3. Conclusion. The case is remanded to the Department of Industrial Accidents for an order requiring the employer to pay the statutory attorney's fee of $3,500 and necessary expenses pursuant to s. 13A(5). In all other respects the decision of the reviewing board is affirmed.

So ordered.


FOOTNOTES

[Note 1] The employee was injured on April 18, 1991, while employed as a Boston penal institutions department corrections officer at the Suffolk County house of correction. He returned to work on July 10, 1991.

[Note 2] For a summary of the four stages in the review process in the Department of Industrial Accidents, see Murphy v. Commissioner of the Dept. of Indus. Acc., 415 Mass. 218 , 223-225 & n.13 (1993).

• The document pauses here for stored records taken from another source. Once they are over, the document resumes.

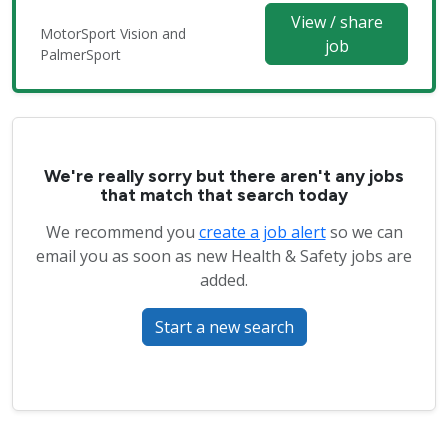
View / share
MotorSport Vision and
job
PalmerSport
We're really sorry but there aren't any jobs
that match that search today
We recommend you
create a job alert
so we can
email you as soon as new Health & Safety jobs are
added.
Start a new search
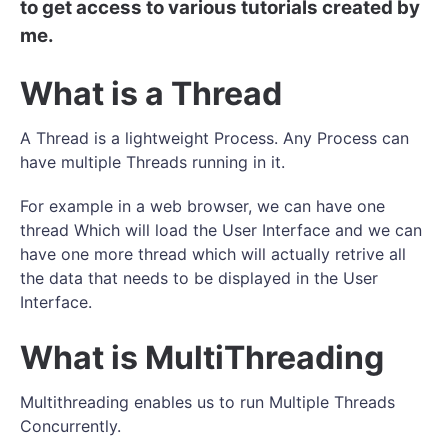
to get access to various tutorials created by
me.
What is a Thread
A Thread is a lightweight Process. Any Process can
have multiple Threads running in it.
For example in a web browser, we can have one
thread Which will load the User Interface and we can
have one more thread which will actually retrive all
the data that needs to be displayed in the User
Interface.
What is MultiThreading
Multithreading enables us to run Multiple Threads
Concurrently.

[Note 3] The terms of St. 1991, c.398, s. 103, provide that s. 13A, as amended by s. 35 of c.398 shall apply to services performed after the effective date of the act, which was December 23, 1991. It appears that all the services of counsel at issue in the present case were performed after this date, the s. 11 hearing having been held late in 1992.

[Note 4] In pertinent part s. 13A(5), as amended by St. 1991, c.398, s. 35, provides: "Whenever an insurer . . . contests a claim for benefits and . . . the employee prevails at [a hearing pursuant to s. 11] the insurer shall pay a fee to the employee's attorney in an amount equal to three thousand five hundred dollars plus necessary expenses. An administrative judge may increase or decrease such fee based on the complexity of the dispute or the effort expended by the attorney."

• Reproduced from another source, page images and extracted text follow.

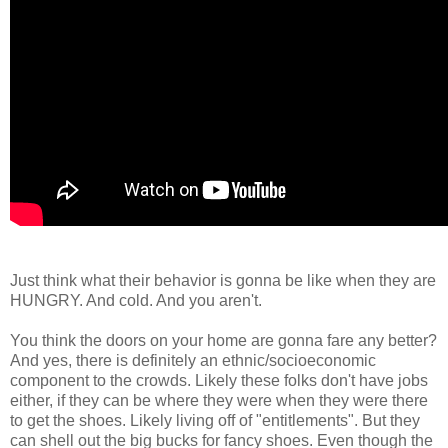
Just think what their behavior is gonna be like when they are
HUNGRY. And cold. And you aren't.
You think the doors on your home are gonna fare any better?
And yes, there is definitely an ethnic/socioeconomic
component to the crowds. Likely these folks don't have jobs
either, if they can be where they were when they were there
to get the shoes. Likely living off of "entitlements". But they
can shell out the big bucks for fancy shoes. Even though the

[Note 5] The regulations in effect at the relevant times in the present case were effective on May 8, 1992. They do not differ from those currently in effect, issued on September 1, 1993. The reference in the regulations to G. L. c. 152, s. 13A(3), however, appears to refer to the statute in effect prior to the comprehensive amendments enacted in 1991. Former s. 13A(3) is now paragraph (5), so it appears that the regulation still is intended to apply to appeals from conference orders. Cf. Arbogast v. Employers Ins. of Wausau, 26 Mass. App. Ct. 719 , 722 (1988).

The entire paragraph of the regulation states: "In any proceeding before the division of dispute resolution, the claimant shall be deemed to have prevailed, for the purposes of M.G.L. c. 152, S. 13A(1)-(3), when compensation is ordered or is not discontinued at such proceeding, except where the claimant has appealed a conference order for which there is no pending appeal from the insurer and the decision of the administrative judge does not direct a payment of weekly or other compensation benefits exceeding that being paid by the insurer prior to such decision. . ." (emphasis supplied).

[Note 6] Our record is silent as to whether the employer actually paid compensation for the closed period after the s. 10A conference order. Compliance with G. L. c. 152, s. 17, would result in payment being made within fourteen days of the issuance of the order.

[Note 7] As inserted by St. 1991, c.398, s. 32, this section provides in pertinent part: "An insurer that has paid compensation pursuant to a conference order, shall, upon receipt of a decision of an administrative judge or a court of the commonwealth which indicates that overpayments have been made be entitled to recover such overpayments by unilateral reduction of weekly benefits . . . of any remaining compensation owed the employee. Where overpayments have been made that cannot be recovered in this manner, recoupment may be ordered pursuant to the filing of a complaint pursuant to section ten or by bringing an action against the employee in superior court."

[Note 8] Nothing in the record or arguments before us suggests that the complexity of the dispute or the effort expended by the attorney are such as would justify increasing or decreasing the statutory fee of $3,500.